Bank of America fined $33 million

ByABC News
August 4, 2009, 12:38 AM

— -- Bank of America lied to investors when it sought their approval to complete its $50 billion acquisition of Merrill Lynch last year, the Securities and Exchange Commission charged Monday.

In documents sent to shareholders, BofA said Merrill executives would not get year-end bonuses without its consent. In fact, regulators say, the nation's largest bank had "already contractually authorized Merrill to pay up to $5.8 billion in discretionary bonuses to Merrill executives for 2008."

"This is further proof that bank executives will do anything to pay themselves bonuses and stick it to taxpayers, shareholders and workers," says Stephen Lerner, who directs the financial overhaul campaign at union group SEIU, which for months has been calling for the resignation of BofA CEO Kenneth Lewis.

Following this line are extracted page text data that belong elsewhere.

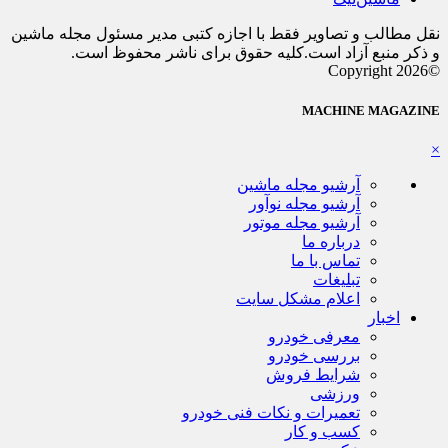
نقل مطالب و تصاویر فقط با اجازه کتبی مدیر مسئول مجله ماشین
و ذکر منبع آزاد است.کلیه حقوق برای ناشر محفوظ است.
©Copyright 2026
MACHINE MAGAZINE
×
آرشیو مجله ماشین
آرشیو مجله نوآور
آرشیو مجله موتور
درباره ما
تماس با ما
تبلیغات
اعلام مشکل سایت
اخبار
معرفی خودرو
بررسی خودرو
شرایط فروش
ورزشی
تعمیرات و نکات فنی خودرو
کسب و کار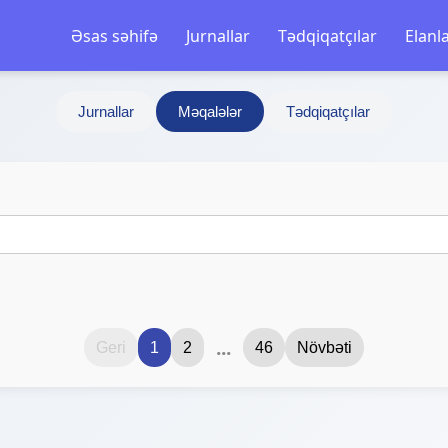
Əsas səhifə
Jurnallar
Tədqiqatçılar
Elanl
Jurnallar
Məqalələr
Tədqiqatçılar
...
Geri
1
2
46
Növbəti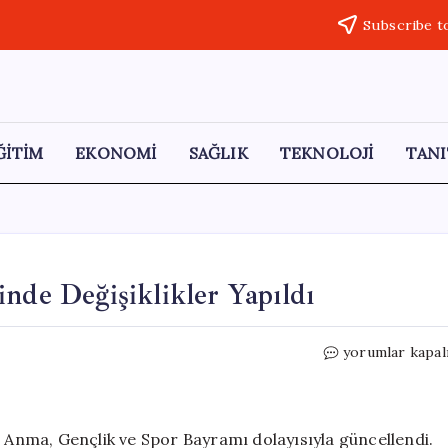
Subscribe t
ĞİTİM
EKONOMİ
SAĞLIK
TEKNOLOJİ
TANI
nde Değişiklikler Yapıldı
Borsa
yorumlar kapal
İstanbul’da
İşlem
Takviminde
Değişiklikler
ü Anma, Gençlik ve Spor Bayramı dolayısıyla güncellendi.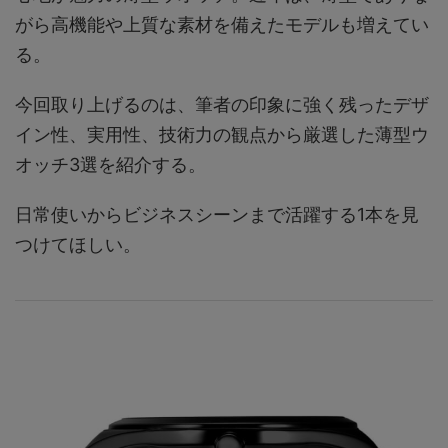
がら高機能や上質な素材を備えたモデルも増えてい
る。
今回取り上げるのは、筆者の印象に強く残ったデザ
イン性、実用性、技術力の観点から厳選した薄型ウ
オッチ3選を紹介する。
日常使いからビジネスシーンまで活躍する1本を見
つけてほしい。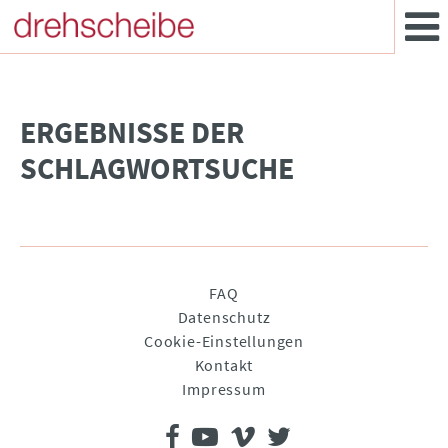
­ERGEBNISSE DER
SCHLAGWORTSUCHE
Navigation
FAQ
überspringen
Datenschutz
Cookie-Einstellungen
Kontakt
Impressum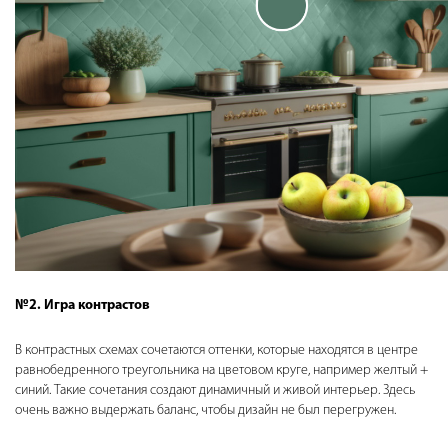
№2. Игра контрастов
В контрастных схемах сочетаются оттенки, которые находятся в центре
равнобедренного треугольника на цветовом круге, например желтый +
синий. Такие сочетания создают динамичный и живой интерьер. Здесь
очень важно выдержать баланс, чтобы дизайн не был перегружен.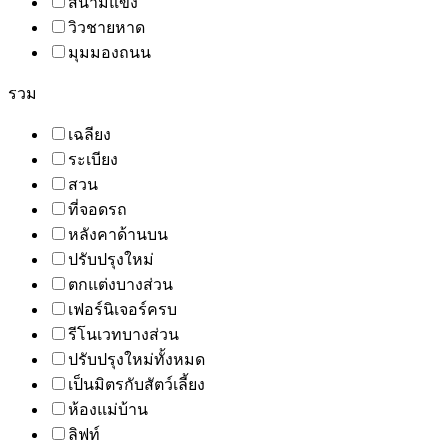
สนามแข่ง
วิวชายหาด
มุมมองถนน
รวม
เฉลียง
ระเบียง
สวน
ที่จอดรถ
หลังคาด้านบน
ปรับปรุงใหม่
ตกแต่งบางส่วน
เฟอร์นิเจอร์ครบ
รีโนเวทบางส่วน
ปรับปรุงใหม่ทั้งหมด
เป็นมิตรกับสัตว์เลี้ยง
ห้องแม่บ้าน
ลิฟท์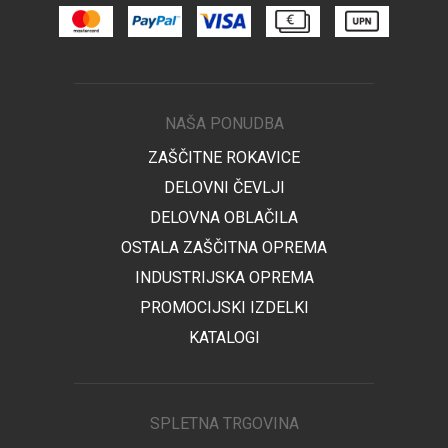
NAŠA PONUDBA
ZAŠČITNE ROKAVICE
DELOVNI ČEVLJI
DELOVNA OBLAČILA
OSTALA ZAŠČITNA OPREMA
INDUSTRIJSKA OPREMA
PROMOCIJSKI IZDELKI
KATALOGI
SPLETNA TRGOVINA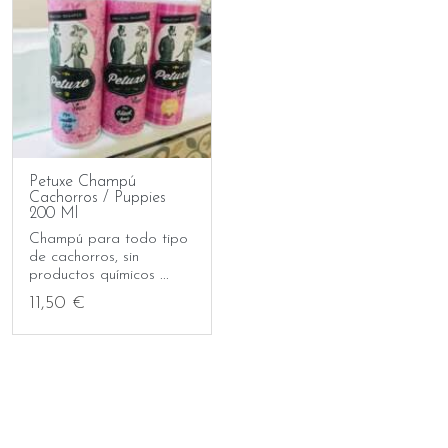
Petuxe Champú
Cachorros / Puppies
200 Ml
Champú para todo tipo
de cachorros, sin
productos químicos ...
11,50 €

The Merrill bonuses first came to light in January, leading to the ouster of CEO John Thain. On Feb. 10, New York Attorney General Andrew Cuomo revealed that just days before the merger was completed, and despite posting a record $15 billion in losses, Merrill paid out $3.6 billion in bonuses, including $1 million or more each to 700 employees.

"As Merrill was on the brink of bankruptcy ... Bank of America agreed to allow Merrill to pay its executives billions of dollars in bonuses," said David Rosenfeld, associate director of the SEC's New York regional office, in a statement. "Shareholders were not told about this agreement at the time they voted on the merger."

At that time, BofA denied it knew of the bonuses. In a statement, the bank said, "John Thain decided to pay year-end incentives in December as opposed to their normal date in January. BofA was informed of his decision." Lewis told Congress he had "no authority" over the payouts.